■ **What the exercise asks**: Skip the images. Copy the records exactly as written.

----------

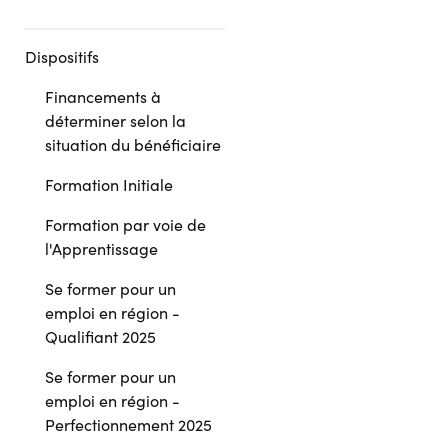
Dispositifs
Financements à
déterminer selon la
situation du bénéficiaire
Formation Initiale
Formation par voie de
l'Apprentissage
Se former pour un
emploi en région -
Qualifiant 2025
Se former pour un
emploi en région -
Perfectionnement 2025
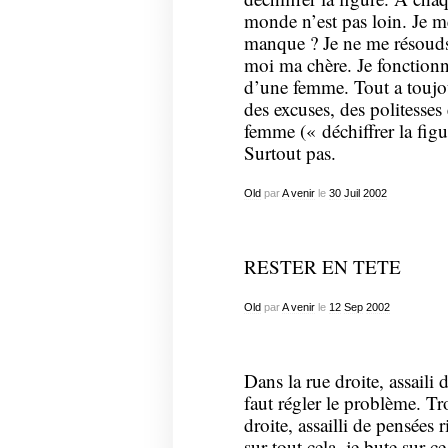
monde n’est pas loin. Je m
manque ? Je ne me résouds 
moi ma chère. Je fonctionne
d’une femme. Tout a toujou
des excuses, des politesse
femme (« déchiffrer la figur
Surtout pas.
Old
par
A venir
le
30
Juil
2002
RESTER EN TETE
Old
par
A venir
le
12
Sep
2002
Dans la rue droite, assaili 
faut régler le problème. Tro
droite, assailli de pensées r
sur tout cela. je bute sur 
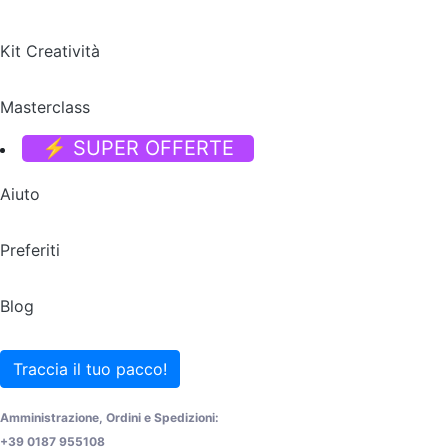
Kit Creatività
Masterclass
⚡ SUPER OFFERTE
Aiuto
Preferiti
Blog
Traccia il tuo pacco!
Amministrazione, Ordini e Spedizioni:
+39 0187 955108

----------

■ **Exercise response**:
Dispositifs
Financements à
déterminer selon la
situation du bénéficiaire
Formation Initiale
Formation par voie de
l'Apprentissage
Se former pour un
emploi en région -
Qualifiant 2025
Se former pour un
emploi en région -
Perfectionnement 2025
monde n’est pas loin. Je m
manque ? Je ne me résouds 
moi ma chère. Je fonctionne
d’une femme. Tout a toujou
des excuses, des politesse
femme (« déchiffrer la figur
Surtout pas.
Old
par
A venir
le
30
Juil
2002
RESTER EN TETE
Old
par
A venir
le
12
Sep
2002
Dans la rue droite, assaili 
faut régler le problème. Tro
droite, assailli de pensées r
sur tout cela. je bute sur 
Kit Creatività
Masterclass
⚡ SUPER OFFERTE
Aiuto
Preferiti
Blog
Traccia il tuo pacco!
Amministrazione, Ordini e Spedizioni:
+39 0187 955108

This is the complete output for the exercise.